All over the Western World, people are increasingly discontented with the political system or simply turning their backs on it. Extremism and isolationism is on the rise. And who can ignore the elephant in the room: ‘The Donald’?
If anyone had told me two years ago that Donald Trump would almost certainly be the Republican presidential candidate, I would have thought them completely mad. Next they’ll be telling me that Leicester City will win the English Premier League. Now, there is a real chance that he might become president of the United States, with his finger on the nuclear button.
Why is this happening? Today’s politicians seem more out of touch than ever with the ‘man (or woman) in the street’. We are governed by a professional political elite rather than people who reflect ourselves. Trump’s main shtick is his ‘one-of-us’ anti-establishment credential, which sounds pretty rich coming from a billionaire who inherited wealth.
Old school ties
A recent study conducted by the UK government’s Social Mobility and Child Poverty Commission showed that 33 percent of UK MPs were educated at private schools and 24 percent of them went to Oxbridge. Regarding the population as a whole that compares to 7 and just under 1 percent respectively. Also, only 23 percent of MPs are women, although women make up 51 percent of the population. So not much like us there, then.
In Denmark, there is an increasing number of ‘career politicians’ who’ve risen through the ranks of their party’s youth organisations. They may (or may not) have completed an academic education, but most have not had any experience of the ‘real world’ (i.e real work).
We often see Danish MPs or local politicians changing parties once elected.

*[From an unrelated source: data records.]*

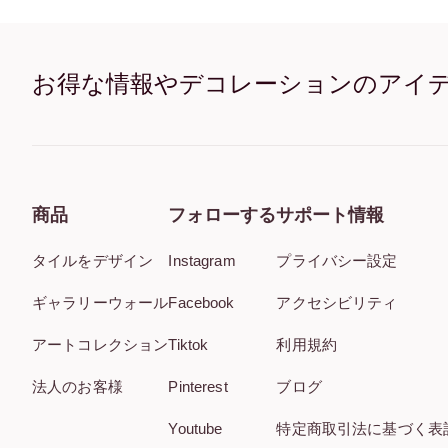
お得な情報やデコレーションのアイ
商品
フォローする
サポート情報
タイルをデザイン
Instagram
プライバシー設定
ギャラリーウォール
Facebook
アクセシビリティ
アートコレクション
Tiktok
利用規約
法人のお客様
Pinterest
ブログ
Youtube
特定商取引法に基づく表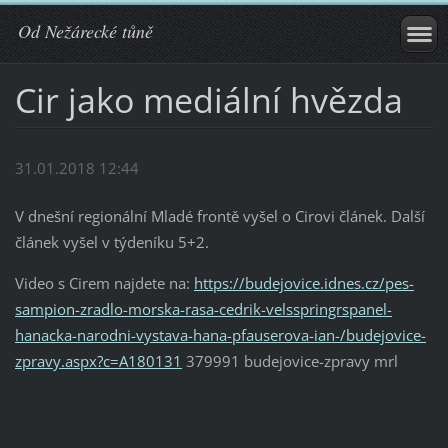
Od Nežárecké tůně
Cir jako mediální hvězda
31.01.2018 12:44
V dnešní regionální Mladé frontě vyšel o Cirovi článek. Další
článek vyšel v týdeníku 5+2.
Video s Cirem najdete na:
https://budejovice.idnes.cz/pes-
sampion-zradlo-morska-rasa-cedrik-velsspringrspanel-
hanacka-narodni-vystava-hana-pfauserova-ian-/budejovice-
zpravy.aspx?c=A180131
379991 budejovice-zpravy mrl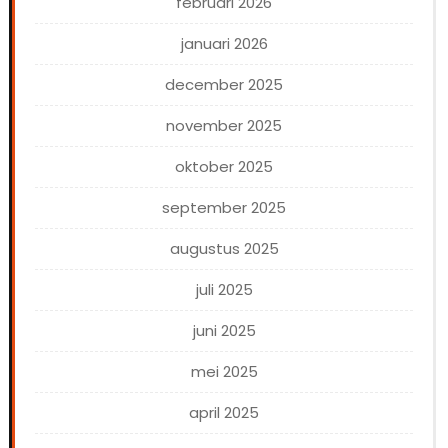
februari 2026
januari 2026
december 2025
november 2025
oktober 2025
september 2025
augustus 2025
juli 2025
juni 2025
mei 2025
april 2025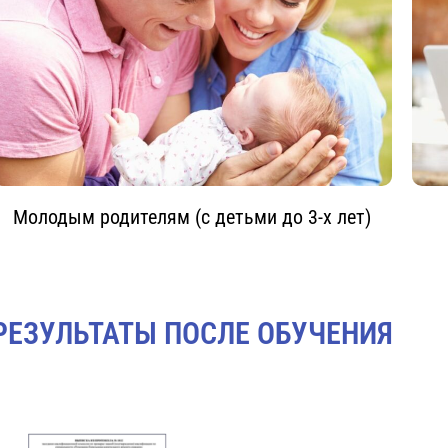
Молодым родителям (с детьми до 3-х лет)
РЕЗУЛЬТАТЫ ПОСЛЕ ОБУЧЕНИЯ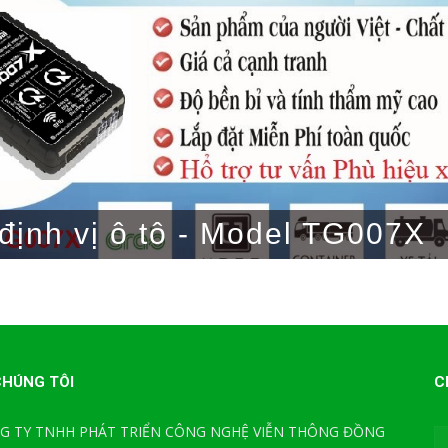
 định vị ô tô - Model TG007X
CHÚNG TÔI
C
G TY TNHH PHÁT TRIỂN CÔNG NGHỆ VIỄN THÔNG ĐỒNG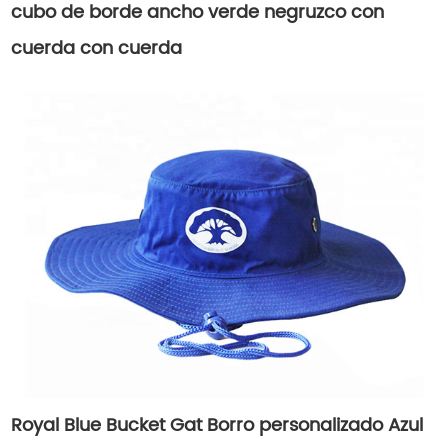
cubo de borde ancho verde negruzco con
cuerda con cuerda
Royal Blue Bucket Gat Borro personalizado Azul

This shows an arrogant attitude towards the electorate and comes across as a cynical career move. Added to that is the unedifying sight of MPs awarding themselves superlative salary and pension packages whilst preaching austerity and imposing cuts on everyone else.
Lies, damned lies, statistics
Then there is spin and lies. The EU referendum campaign in the UK has become increasingly acrimonious and dirty. Both sides are being ‘economical with the truth’. A good example is Boris Johnson’s claim that the EU costs the UK £350 million per week, which is also emblazoned on his campaign bus. In fact, due to the rebate negotiated by Margaret Thatcher, this amount is only £248 million per week. Factor in money returned in various grants and subsidies and a figure of £136 million per week emerges.
An item on the Politicus USA website states that 91 percent of Donald Trump’s claims have been examined and found to be false. In 2015 he won a Politifact Award for the ‘Lie of the Year’. Out of 77 statements that were checked, 76 were mostly false or downright lies.
This kind of behaviour alienates ordinary voters, who just want good government and to make their views heard through the democratic process. If they also feel that elected politicians no longer represent them and are ignoring them once in power, they will stay home instead of voting. That leaves the field clear for extremists, and then we will really be in trouble.